La testimonianza del parente e/o del coniuge della parte nel processo civile

La testimonianza del parente e/o del coniuge della parte nel processo civile
19 Aprile 2021: La testimonianza del parente e/o del coniuge della parte nel processo civile 19 Aprile 2021

La Suprema Corte, con l’ordinanza n. 2295/2021, pubblicata il 2.2.2021, ha affrontato un’importante questione in tema di prova testimoniale relativa all’attendibilità dei testimoni che abbiano un vincolo di parentela o di coniugio con una delle parti processuali. 

IL CASO. Tizia aveva convenuto in giudizio il proprio datore di lavoro Caio, per vederlo condannare al pagamento di quanto dovutole a titolo di differenze retributive. Questioni particolarmente controverse nel giudizio erano la retrodatazione del rapporto di lavoro subordinato e le sue concrete modalità di svolgimento. In proposito era stata ammessa una prova testimoniale ai fini della quale però il Tribunale aveva ritenuto di escludere i testi legati alle parti da un vincolo di parentela e/o coniugio. 

Il procedimento di primo grado si concludeva con l’accoglimento del ricorso e la condanna del datore di lavoro al pagamento di quanto richiesto dalla ricorrente a titolo di differenze retributive.

Avverso la sentenza di primo grado aveva proposto appello il datore di lavoro. 

La Corte d’appello però aveva respinto il gravame e confermato la sentenza di primo grado, condividendo, in particolare, integralmente l’interpretazione delle risultanze istruttorie operata dal Giudice di primo grado.

Il datore di lavoro, quindi, proponeva ricorso per cassazione, lamentando, in particolare, che la Corte aveva ridotto la sua lista testimoniale, escludendo persone a lui legate da vincolo di parentela e che ciò si poneva in contrasto con l’art. 244 c.p.c.

LA DECISIONE. La Suprema Corte ha affermato che il provvedimento del Tribunale, con il quale ha deciso in ordine all’ammissione della prova testimoniale, “non è corretto”.

Ha osservato, infatti, che il Giudice del merito “non ha esercitato il legittimo potere di riduzione delle liste testi sovrabbondanti, ma ha escluso persone, tra coloro che erano stati indicati dal difensore, al di fuori dei limiti dell’art. 245 c.p.c.”.

La Corte ha evidenziato, quindi, che essendo venuto meno, “il divieto di testimoniare previsto dall’art. 247 c.p.c., per effetto della sentenza della Cort. Cost, n. 248 del 1974, i soggetti che, come nel caso di specie, sono legati alle parti processuali da vincoli di parentela e coniugali, possono (e devono) essere sentiti in qualità di testimoni, restando ovviamente salva (..) la successiva valutazione di attendibilità dei testimoni, all’esito del loro esame”.

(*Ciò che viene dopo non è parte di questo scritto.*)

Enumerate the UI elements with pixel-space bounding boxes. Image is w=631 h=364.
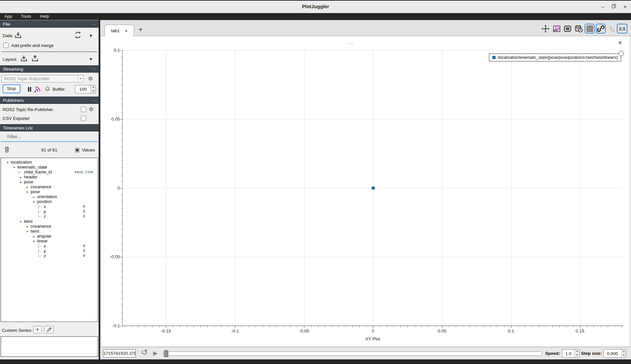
menu-help[interactable]: Help [36,13,53,20]
save-layout-button[interactable] [31,54,39,64]
pan-zoom-button[interactable] [541,24,550,34]
layout-more-arrow-icon[interactable]: ▶ [90,57,93,60]
reload-data-button[interactable] [74,31,82,40]
plot-close-icon[interactable]: × [618,39,622,47]
streaming-source-combobox[interactable]: ROS2 Topic Subscriber ▾ [1,75,83,82]
tree-item-label: y [44,248,46,253]
buffer-input[interactable] [75,85,91,93]
spin-down-icon[interactable]: ▼ [621,353,626,357]
tree-item-header[interactable]: ▸header [1,174,98,179]
save-layout-icon [31,54,39,62]
streaming-settings-gear-icon[interactable]: ⚙ [88,76,93,81]
spin-arrows[interactable]: ▲▼ [91,85,96,93]
republisher-checkbox[interactable] [81,107,86,112]
tree-item-label: z [44,214,46,219]
step-size-spinbox[interactable]: ▲▼ [603,349,626,358]
time-readout[interactable] [103,349,136,357]
speed-input[interactable] [562,350,574,357]
load-data-icon [14,31,22,39]
tree-item-y[interactable]: ├─y0 [1,248,98,253]
plot-canvas[interactable]: /localization/kinematic_state/[pose/pose… [122,50,623,326]
tree-item-linear[interactable]: ▾linear [1,238,98,243]
tree-item-angular[interactable]: ▸angular [1,233,98,238]
tree-item-pose[interactable]: ▾pose [1,179,98,184]
time-slider[interactable] [163,352,542,356]
x-minor-tick [228,326,228,327]
restore-button[interactable] [610,3,618,11]
loop-button[interactable]: ↺ [141,348,148,357]
filter-input[interactable] [4,133,95,140]
values-checkbox[interactable] [75,148,80,152]
x-axis-title: XY Plot [122,336,623,341]
pause-button[interactable] [26,86,33,94]
tree-item-x[interactable]: ├─x0 [1,204,98,209]
tree-item-twist[interactable]: ▾twist [1,228,98,233]
tree-item-z[interactable]: └─z0 [1,214,98,218]
speed-spinbox[interactable]: ▲▼ [562,349,580,358]
load-layout-button[interactable] [20,54,28,64]
menu-app[interactable]: App [1,13,16,20]
stop-streaming-button[interactable]: Stop [3,84,20,93]
x-minor-tick [401,326,401,327]
streaming-status-button[interactable] [34,85,42,95]
grid-toggle-button[interactable] [585,24,595,34]
tree-item-orientation[interactable]: ▸orientation [1,194,98,199]
step-size-input[interactable] [604,350,621,357]
t0-offset-button[interactable]: tO [607,24,617,34]
csv-exporter-checkbox[interactable] [81,116,86,121]
tab-tab1[interactable]: tab1 × [105,25,134,36]
add-custom-series-button[interactable]: + [33,326,42,333]
spin-up-icon[interactable]: ▲ [91,85,96,89]
add-tab-button[interactable]: + [136,26,145,34]
link-axes-button[interactable] [596,24,606,34]
tree-item-x[interactable]: ├─x0 [1,243,98,248]
datetime-scale-button[interactable] [574,24,584,34]
custom-series-list[interactable] [1,336,98,357]
tree-item-covariance[interactable]: ▸covariance [1,184,98,189]
legend-handle[interactable] [619,51,624,56]
section-header-publishers[interactable]: Publishers - [0,97,99,104]
tree-item-localization[interactable]: ▾localization [1,159,98,164]
republisher-gear-icon[interactable]: ⚙ [89,107,93,112]
spin-up-icon[interactable]: ▲ [621,350,626,353]
tree-item-pose[interactable]: ▾pose [1,189,98,194]
tree-item-position[interactable]: ▾position [1,199,98,204]
tree-item-child_frame_id[interactable]: ├─child_frame_idbase_link [1,169,98,174]
section-header-streaming[interactable]: Streaming - [0,65,99,73]
spin-up-icon[interactable]: ▲ [575,350,579,353]
spin-arrows[interactable]: ▲▼ [621,350,626,357]
time-slider-handle[interactable] [164,350,168,357]
load-data-button[interactable] [14,31,22,40]
x-minor-tick [421,326,422,327]
play-button[interactable]: ▶ [153,350,158,357]
tree-item-covariance[interactable]: ▸covariance [1,223,98,228]
ratio-1-1-button[interactable]: 1:1 [617,24,627,34]
plot-title[interactable]: ... [331,39,370,45]
y-minor-tick [121,291,123,292]
spin-down-icon[interactable]: ▼ [575,353,579,357]
tree-item-label: pose [31,189,40,194]
minimize-button[interactable]: – [598,3,607,11]
x-minor-tick [518,326,518,327]
section-header-file[interactable]: File - [0,20,99,28]
tree-item-kinematic_state[interactable]: ▾kinematic_state [1,164,98,169]
tree-item-twist[interactable]: ▾twist [1,218,98,223]
notifications-button[interactable] [44,85,51,94]
plot-legend[interactable]: /localization/kinematic_state/[pose/pose… [489,54,621,61]
data-more-arrow-icon[interactable]: ▶ [90,34,93,37]
edit-custom-series-button[interactable] [44,326,54,333]
tree-item-z[interactable]: └─z0 [1,253,98,258]
cursor-tracker-button[interactable]: 1 [552,24,562,34]
y-minor-tick [121,92,123,92]
spin-down-icon[interactable]: ▼ [91,89,96,93]
tree-item-y[interactable]: ├─y0 [1,209,98,214]
prefix-merge-checkbox[interactable] [3,43,9,48]
buffer-spinbox[interactable]: ▲▼ [75,85,96,93]
tab-close-icon[interactable]: × [125,28,128,34]
section-header-timeseries[interactable]: Timeseries List [0,124,99,131]
delete-series-button[interactable] [3,146,11,154]
menu-tools[interactable]: Tools [17,13,35,20]
spin-arrows[interactable]: ▲▼ [574,350,579,357]
close-button[interactable]: × [621,3,629,11]
legend-toggle-button[interactable] [563,24,573,34]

Pertanto, la Suprema Corte ha ribadito che “in materia testimoniale, non sussiste alcun principio di necessaria inattendibilità del testimone che abbia vincoli di parentela o coniugali con una delle parti (..), l’attendibilità del teste legato da uno dei predetti vincoli non può essere esclusa aprioristicamente in difetto di ulteriori elementi dai quali il Giudice del merito desuma la perdita di credibilità”.

La Suprema Corte ha, quindi, accolto il motivo di ricorso formulato dalla parte ricorrente, cassato la sentenza impugnata in relazione a tale motivo, e rinviato quindi gli atti alla Corte d’appello in diversa composizione.